Palestinians activated an explosive device and a Palestinian was killed by Israeli helicopter fire early Tuesday in the first incidents of violence since last week's Mideast cease-fire, according to Hamas and Israeli army sources.
A family sleeps outside their destroyed house in Jabalia's Ezbet Abed Rabbo district in northern Gaza.

The explosive device was detonated against an Israeli army patrol along the border just north of Kissufim crossing about 8 a.m. Tuesday.
Both look like pretty accurate assessments to me. Israel slaughters 1,300 Palestinians while losing only 13 of it's own, then DECLARES a cease fire which Hamas is expected not to breach. "That's it we're done killing now, cease fire time!" And you are angry because you don't think a CNN article emphasized that Hamas broke the cease fire that Israel declared?

What if Hamas throws up a few mortars and then says, "cease fire time," is that the standard by which everyone is to be judged or does only Israel enjoy this unique position of murder without repercussion? I can see the CNN headline now; "Israel Breaks Hamas-declared ceasefire following Hamas military operation." What arrogance.

Where are the Palestinian sources in that article? I see quotes from Olmert and Justice Minister Daniel Friedman, but certainly no other voices. And the opening sentence clearly states that Hamas broke Israel's declared "cease fire" but I suppose you expect them not to mention Israel's response or what has led up to this? Just chuck it down the memory hole.....

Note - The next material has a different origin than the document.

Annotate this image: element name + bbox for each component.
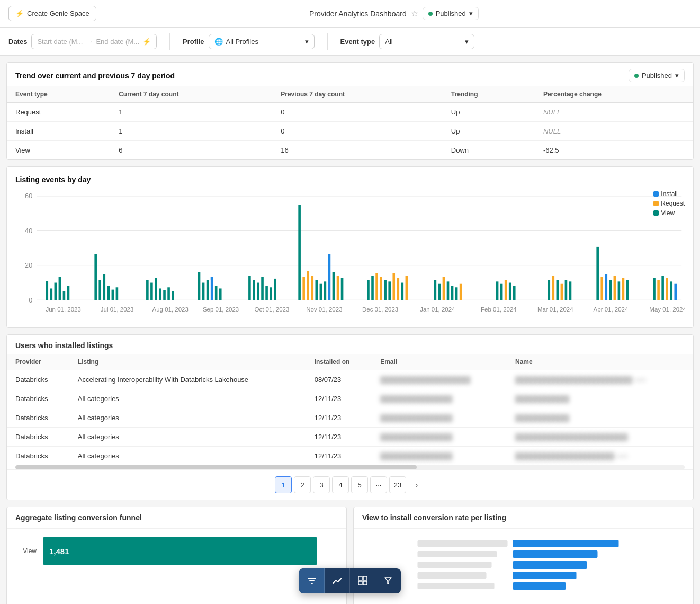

As for this talking point, unfortunately it's not born out by the facts:

Quote:

I am sure the BBC should really help charities collecting money to funnel through Hamas -- oh they didn't mention that Hamas will not allow independent distribution of relief aid? How did that detail slip?
Quote:

other British news outlets have decided to broadcast the appeal for Gaza. They have accepted the assurance from the Disasters Emergency Committee that it is the committee's job to see the aid reaches the right people. The Charity Commission supports this assurance. And the BBC Director General stands isolated.

PatsFanInVa 01-27-2009 03:37 PM

Re: Hamas breaks week-old cease fire
 
Quote:

Originally Posted by Wildo7 (Post 1265024)
A blogger? How frivilous. [editors note: etc. etc. etc.]

Stipulated: a couple of guys with credentials hold opinions you like. Now back to today's news.

Quote:

As for "burying the lead," I guess it depends on whether you think this is the lead;

" Israel launched its 22-day assault on Hamas, the Palestinian movement which controls Gaza, on December 27. More than 1,300 Palestinians died during the air and ground campaign, and 13 Israelis were killed.

Israel declared a unilateral cease-fire in mid-January, and pulled its troops out by January 21. "

or this:

" Palestinians activated an explosive device and a Palestinian was killed by Israeli helicopter fire early Tuesday in the first incidents of violence since last week's Mideast cease-fire, according to Hamas and Israeli army sources.
A family sleeps outside their destroyed house in Jabalia's Ezbet Abed Rabbo district in northern Gaza.

The explosive device was detonated against an Israeli army patrol along the border just north of Kissufim crossing about 8 a.m. Tuesday. "
Really, Wildo? For a news story -- not an opinion screed -- that's a tough call to you? Why not start the story "Israel, which was attacked by five Arab armies upon the day of its founding in 1948, has been attacked once again"?

The standard style for writing a news story is to report the event that is its subject, telling the who, what, where, when, and (if it is objective and reliable,) the why... and then explain such things as previous events that have a bearing on the event.

The topic of the story is the breaking of a ceasefire. It doesn't "depend" on any such subjective bullcrap how you report an event that quite clearly and obviously transpired this morning. It is pure propaganda to insist that CNN write a story on the military operation commencing in December, when today's story is the breaking of the ceasefire at the end of the operation.

The standard practice, for everybody from AP to Zinsser to Strunk and White, is to give preference to the active voice, not the passive voice, specifically because passive voice detatches all accountability and renders copy unreadable.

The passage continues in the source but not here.